**Aim of the exercise**
Write out the entries below once more, exactly, with the pictures left out.

**Extracted page text data**
────────────────────────────────────────
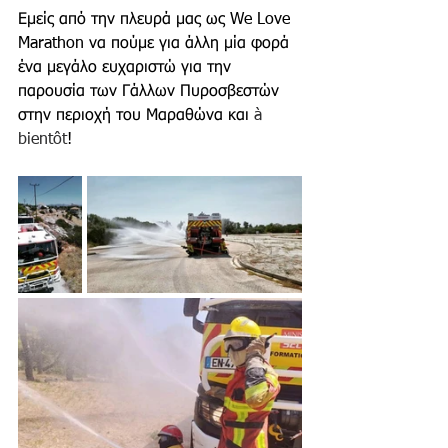
Εμείς από την πλευρά μας ως We Love 
Marathon να πούμε για άλλη μία φορά 
ένα μεγάλο ευχαριστώ για την 
παρουσία των Γάλλων Πυροσβεστών 
στην περιοχή του Μαραθώνα και 
à 
bientôt
! 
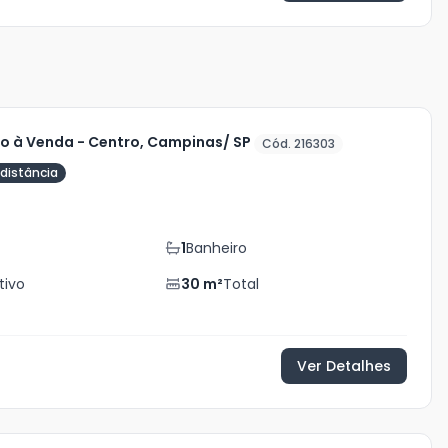
 à Venda - Centro, Campinas/ SP
Cód. 216303
distância
0
1
Banheiro
tivo
30
m²
Total
Ver Detalhes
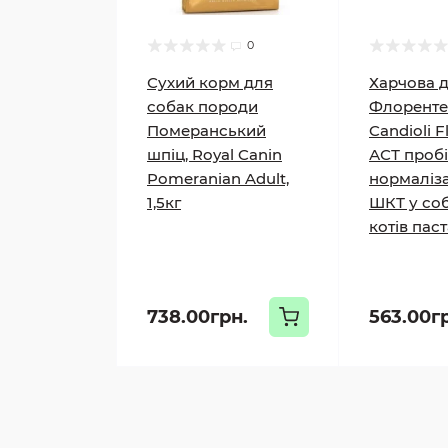
0
Сухий корм для
Харчова 
собак породи
Флорент
Померанський
Candioli F
шпіц, Royal Canin
АСТ пробі
Pomeranian Adult,
нормаліза
1,5кг
ШКТ у соб
котів паст
738.00грн.
563.00г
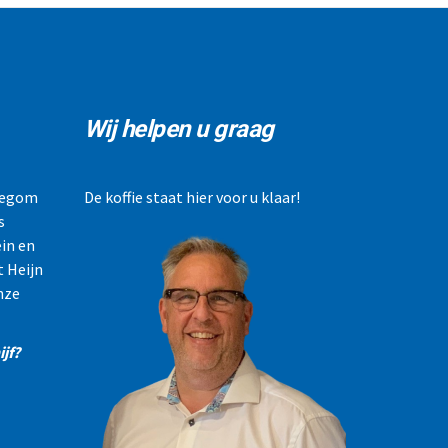
Wij helpen u graag
llegom
De koffie staat hier voor u klaar!
s
in en
t Heijn
nze
jf?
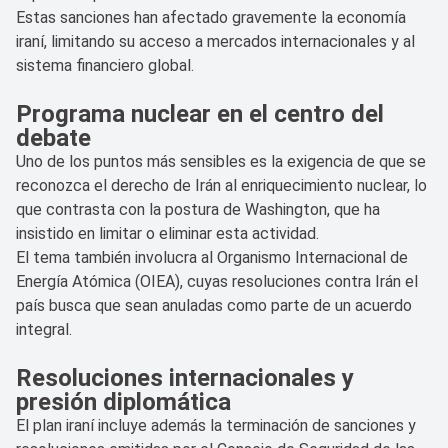
Estas sanciones han afectado gravemente la economía
iraní, limitando su acceso a mercados internacionales y al
sistema financiero global.
Programa nuclear en el centro del
debate
Uno de los puntos más sensibles es la exigencia de que se
reconozca el derecho de Irán al enriquecimiento nuclear, lo
que contrasta con la postura de Washington, que ha
insistido en limitar o eliminar esta actividad.
El tema también involucra al Organismo Internacional de
Energía Atómica (OIEA), cuyas resoluciones contra Irán el
país busca que sean anuladas como parte de un acuerdo
integral.
Resoluciones internacionales y
presión diplomática
El plan iraní incluye además la terminación de sanciones y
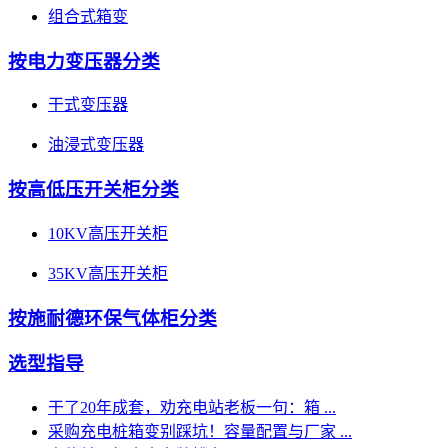
组合式箱变
按电力变压器分类
干式变压器
油浸式变压器
按高低压开关柜分类
10KV高压开关柜
35KV高压开关柜
按施耐德环保气体柜分类
选型指导
干了20年成套，劝充电站老板一句：箱 ...
采购充电桩箱变别踩坑！容量配置与厂家 ...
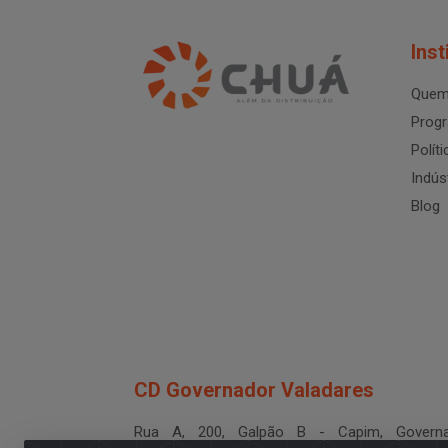
Inst
Quem
Progr
Polít
Indús
Blog
CD Governador Valadares
Rua A, 200, Galpão B - Capim, Governa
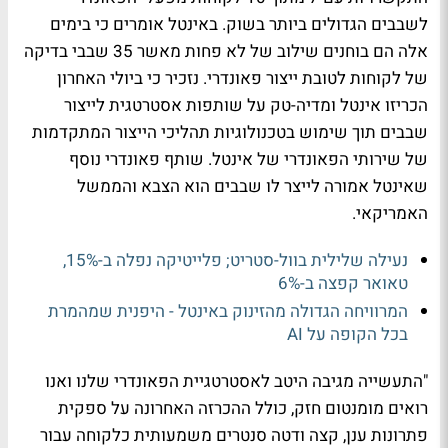
לשבבים הגדולים ביותר בשוק. באינטל אומרים כי בימים
אלה הם בוחנים שילוב של לא פחות מאשר 35 שבבי בדיקה
של לקוחות לטובת ייצור פאונדרי. נזכיר כי ביולי האחרון
הכריזו אינטל ומדיה-טק על שותפות אסטרטגית לייצור
שבבים תוך שימוש בטכנולוגיות תהליכי הייצור המתקדמות
של שירותי הפאונדרי של אינטל. שותף פאונדרי נוסף
שאינטל אמורה לייצר לו שבבים הוא הצבא והממשל
האמריקאי.
נעילה שלילית בוול-סטריט; פלייטיקה נפלה ב-15%,
טאואר קפצה ב-6%
המרוויחה הגדולה מהזינוק באינטל - היפנית שמהמרת
בכל הקופה על AI
"התעשייה מגיבה היטב לאסטרטגיית הפאונדרי שלנו ואנו
רואים מומנטום חזק, כולל ההכרזה האחרונה על ספקית
פתרונות ענן, קצה ודטה סנטרים משמעותית כלקוחה עבור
────────────────────────────────────────
**The answer**
Εμείς από την πλευρά μας ως We Love 
Marathon να πούμε για άλλη μία φορά 
ένα μεγάλο ευχαριστώ για την 
παρουσία των Γάλλων Πυροσβεστών 
στην περιοχή του Μαραθώνα και 
à 
bientôt
! 
 à Venda - Centro, Campinas/ SP
Cód. 216303
distância
0
1
Banheiro
tivo
30
m²
Total
Ver Detalhes
0
Сухий корм для
Харчова 
собак породи
Флорент
Померанський
Candioli F
шпіц, Royal Canin
АСТ пробі
Pomeranian Adult,
нормаліза
1,5кг
ШКТ у соб
котів паст
738.00грн.
563.00г
Wij helpen u graag
llegom
De koffie staat hier voor u klaar!
s
in en
t Heijn
nze
jf?
Estas sanciones han afectado gravemente la economía
iraní, limitando su acceso a mercados internacionales y al
sistema financiero global.
Programa nuclear en el centro del
debate
Uno de los puntos más sensibles es la exigencia de que se
reconozca el derecho de Irán al enriquecimiento nuclear, lo
que contrasta con la postura de Washington, que ha
insistido en limitar o eliminar esta actividad.
El tema también involucra al Organismo Internacional de
Energía Atómica (OIEA), cuyas resoluciones contra Irán el
país busca que sean anuladas como parte de un acuerdo
integral.
Resoluciones internacionales y
presión diplomática
El plan iraní incluye además la terminación de sanciones y
组合式箱变
按电力变压器分类
干式变压器
油浸式变压器
按高低压开关柜分类
10KV高压开关柜
35KV高压开关柜
按施耐德环保气体柜分类
选型指导
干了20年成套，劝充电站老板一句：箱 ...
采购充电桩箱变别踩坑！容量配置与厂家 ...
Inst
Quem
Progr
Polít
Indús
Blog
CD Governador Valadares
Rua A, 200, Galpão B - Capim, Governa
לשבבים הגדולים ביותר בשוק. באינטל אומרים כי בימים
אלה הם בוחנים שילוב של לא פחות מאשר 35 שבבי בדיקה
של לקוחות לטובת ייצור פאונדרי. נזכיר כי ביולי האחרון
הכריזו אינטל ומדיה-טק על שותפות אסטרטגית לייצור
שבבים תוך שימוש בטכנולוגיות תהליכי הייצור המתקדמות
של שירותי הפאונדרי של אינטל. שותף פאונדרי נוסף
שאינטל אמורה לייצר לו שבבים הוא הצבא והממשל
האמריקאי.
נעילה שלילית בוול-סטריט; פלייטיקה נפלה ב-15%,
טאואר קפצה ב-6%
המרוויחה הגדולה מהזינוק באינטל - היפנית שמהמרת
בכל הקופה על AI
"התעשייה מגיבה היטב לאסטרטגיית הפאונדרי שלנו ואנו
רואים מומנטום חזק, כולל ההכרזה האחרונה על ספקית
פתרונות ענן, קצה ודטה סנטרים משמעותית כלקוחה עבור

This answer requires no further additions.